Mäkitalo (2014: 26) notes that categories are not just resources for understanding; they are also used to achieve something through talk. Human service organisations do the work of categorising and processing people (clients) to determine, for example, what benefits and treatments they are to receive (Prottas 1978: 289). Categorisations are consequential, as they can even provide access to or denial of services (Mäkitalo 2014: 42). Organisations are also said to “emerge through processes of drawing distinctions” (Hernes 2004: 10). Thus, they come into existence through boundary work when their place in the service system is negotiated, such as when they limit the clients and services included or excluded from the expertise of the organisation (Juhila and Hall 2017; Slembrouck and Hall 2014: 73). Overly strict boundaries could lead to situations where people fall into the gaps between institutions (Hjörne et al., 2010: 305).

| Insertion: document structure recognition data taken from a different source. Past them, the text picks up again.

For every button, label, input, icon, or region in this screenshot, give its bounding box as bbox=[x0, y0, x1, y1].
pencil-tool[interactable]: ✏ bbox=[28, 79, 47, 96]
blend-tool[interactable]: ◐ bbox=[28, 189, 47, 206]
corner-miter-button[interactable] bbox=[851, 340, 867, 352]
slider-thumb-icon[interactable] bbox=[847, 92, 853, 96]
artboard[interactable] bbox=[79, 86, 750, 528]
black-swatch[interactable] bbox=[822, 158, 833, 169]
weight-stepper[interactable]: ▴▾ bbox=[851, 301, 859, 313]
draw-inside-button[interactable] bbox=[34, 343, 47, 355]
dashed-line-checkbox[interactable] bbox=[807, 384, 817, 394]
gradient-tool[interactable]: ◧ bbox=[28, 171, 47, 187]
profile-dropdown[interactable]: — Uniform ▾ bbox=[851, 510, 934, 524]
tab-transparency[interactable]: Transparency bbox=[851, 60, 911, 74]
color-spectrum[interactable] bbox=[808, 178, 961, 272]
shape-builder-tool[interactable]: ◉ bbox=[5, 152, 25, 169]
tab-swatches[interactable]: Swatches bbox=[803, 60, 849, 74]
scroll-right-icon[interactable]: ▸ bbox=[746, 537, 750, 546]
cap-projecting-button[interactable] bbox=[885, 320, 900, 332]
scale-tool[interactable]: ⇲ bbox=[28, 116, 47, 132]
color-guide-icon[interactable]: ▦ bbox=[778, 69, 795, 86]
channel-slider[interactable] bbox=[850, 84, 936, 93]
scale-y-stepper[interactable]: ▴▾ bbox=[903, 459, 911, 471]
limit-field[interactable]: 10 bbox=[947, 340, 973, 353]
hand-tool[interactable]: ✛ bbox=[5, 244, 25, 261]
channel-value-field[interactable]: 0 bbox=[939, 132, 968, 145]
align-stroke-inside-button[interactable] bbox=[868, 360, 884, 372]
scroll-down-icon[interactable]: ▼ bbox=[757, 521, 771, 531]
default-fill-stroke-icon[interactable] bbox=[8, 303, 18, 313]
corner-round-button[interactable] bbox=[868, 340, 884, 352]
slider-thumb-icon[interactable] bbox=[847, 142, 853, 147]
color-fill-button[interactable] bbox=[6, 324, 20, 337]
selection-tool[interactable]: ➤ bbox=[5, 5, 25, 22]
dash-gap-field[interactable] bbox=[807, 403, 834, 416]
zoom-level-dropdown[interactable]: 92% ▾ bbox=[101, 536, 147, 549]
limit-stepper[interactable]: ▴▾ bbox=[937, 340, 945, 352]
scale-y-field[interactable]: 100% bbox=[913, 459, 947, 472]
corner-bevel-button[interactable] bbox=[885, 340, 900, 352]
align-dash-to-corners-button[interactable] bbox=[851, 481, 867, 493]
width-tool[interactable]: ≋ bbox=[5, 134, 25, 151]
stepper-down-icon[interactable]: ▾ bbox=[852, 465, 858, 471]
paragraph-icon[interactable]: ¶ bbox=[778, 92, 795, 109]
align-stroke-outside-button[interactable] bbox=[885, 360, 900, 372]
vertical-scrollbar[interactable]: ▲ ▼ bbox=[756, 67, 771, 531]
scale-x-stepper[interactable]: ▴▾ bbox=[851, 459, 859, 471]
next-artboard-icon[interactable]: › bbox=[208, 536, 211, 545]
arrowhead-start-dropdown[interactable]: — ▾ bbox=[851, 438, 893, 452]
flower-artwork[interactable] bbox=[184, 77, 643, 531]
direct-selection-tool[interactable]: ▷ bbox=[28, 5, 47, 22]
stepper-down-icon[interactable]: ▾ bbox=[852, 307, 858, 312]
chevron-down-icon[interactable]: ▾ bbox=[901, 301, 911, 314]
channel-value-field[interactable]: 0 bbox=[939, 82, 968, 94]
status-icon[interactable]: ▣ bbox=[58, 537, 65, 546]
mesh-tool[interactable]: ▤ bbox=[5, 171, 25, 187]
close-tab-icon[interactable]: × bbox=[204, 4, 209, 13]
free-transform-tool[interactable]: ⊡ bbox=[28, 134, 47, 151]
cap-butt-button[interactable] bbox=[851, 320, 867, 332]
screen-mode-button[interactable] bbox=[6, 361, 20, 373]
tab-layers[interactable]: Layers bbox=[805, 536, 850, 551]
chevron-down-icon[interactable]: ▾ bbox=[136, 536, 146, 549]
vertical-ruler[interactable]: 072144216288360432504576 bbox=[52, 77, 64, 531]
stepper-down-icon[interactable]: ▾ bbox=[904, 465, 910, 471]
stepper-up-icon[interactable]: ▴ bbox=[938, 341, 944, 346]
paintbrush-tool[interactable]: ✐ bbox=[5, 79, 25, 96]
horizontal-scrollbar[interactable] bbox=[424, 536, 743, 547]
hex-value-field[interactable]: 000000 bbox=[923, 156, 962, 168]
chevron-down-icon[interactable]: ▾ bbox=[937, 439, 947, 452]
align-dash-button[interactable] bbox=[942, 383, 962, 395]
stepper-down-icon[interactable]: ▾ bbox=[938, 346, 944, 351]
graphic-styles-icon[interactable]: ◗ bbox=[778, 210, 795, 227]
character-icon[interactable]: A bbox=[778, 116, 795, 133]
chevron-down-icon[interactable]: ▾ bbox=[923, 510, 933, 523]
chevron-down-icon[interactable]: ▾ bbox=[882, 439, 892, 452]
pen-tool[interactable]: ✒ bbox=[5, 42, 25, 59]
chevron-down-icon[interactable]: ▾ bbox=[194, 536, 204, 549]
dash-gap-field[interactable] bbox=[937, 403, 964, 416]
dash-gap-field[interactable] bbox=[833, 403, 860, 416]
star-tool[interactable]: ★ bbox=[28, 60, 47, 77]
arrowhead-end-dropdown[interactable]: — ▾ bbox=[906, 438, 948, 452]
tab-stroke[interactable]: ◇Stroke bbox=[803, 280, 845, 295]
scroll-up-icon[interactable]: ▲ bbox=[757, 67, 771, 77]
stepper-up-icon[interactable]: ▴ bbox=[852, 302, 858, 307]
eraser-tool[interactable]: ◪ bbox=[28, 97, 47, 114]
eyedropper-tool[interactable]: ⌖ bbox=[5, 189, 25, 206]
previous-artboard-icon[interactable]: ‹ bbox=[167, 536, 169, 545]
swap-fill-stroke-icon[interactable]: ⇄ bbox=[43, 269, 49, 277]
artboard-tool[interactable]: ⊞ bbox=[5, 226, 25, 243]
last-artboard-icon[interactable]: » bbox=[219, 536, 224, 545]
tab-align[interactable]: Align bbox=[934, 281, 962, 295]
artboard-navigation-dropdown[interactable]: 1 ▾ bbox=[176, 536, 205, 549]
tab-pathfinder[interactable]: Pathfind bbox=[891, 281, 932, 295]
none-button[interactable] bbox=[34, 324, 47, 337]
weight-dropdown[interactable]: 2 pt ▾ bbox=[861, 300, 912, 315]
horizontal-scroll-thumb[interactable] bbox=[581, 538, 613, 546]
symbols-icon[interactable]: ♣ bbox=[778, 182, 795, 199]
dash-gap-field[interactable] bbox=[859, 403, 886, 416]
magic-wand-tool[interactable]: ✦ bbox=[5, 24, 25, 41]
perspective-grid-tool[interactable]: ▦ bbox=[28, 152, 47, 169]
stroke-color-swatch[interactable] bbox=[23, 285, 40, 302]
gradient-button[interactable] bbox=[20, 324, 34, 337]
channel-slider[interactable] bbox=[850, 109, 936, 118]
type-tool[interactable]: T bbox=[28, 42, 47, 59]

The family centre as a research setting
Family centres are commonly understood as Nordic innovations, and Sweden is seen as a forerunner in their development; nevertheless, they have also been developed elsewhere, such as in the UK (Bing 2012; Halme et al., 2012). Centres are founded on the following principles: partnership, locality, low thresholds, and responsiveness (Halme et al., 2012). Such centres have recently been developed as part of the Finnish Governments’ adjustment programme for child and family services (LAPE 2015–2019) and its state-level health and social care reform. The family centre studied in this paper was developed and launched as part of this recent key governmental project.
The services and organisations constituting a family centre vary nationwide and in different countries. They can be organised in a concrete building, as service networks, as mobile “out-of-office” services, or as a combination of these service models (Halme et al., 2012). As there is no ready-made or fixed model, the starting point in the creation of an individual centre is to categorise what “we” are as a family centre in relation to the national “standards”: who our clients are, what services we deliver to them, and who the responsible actors are.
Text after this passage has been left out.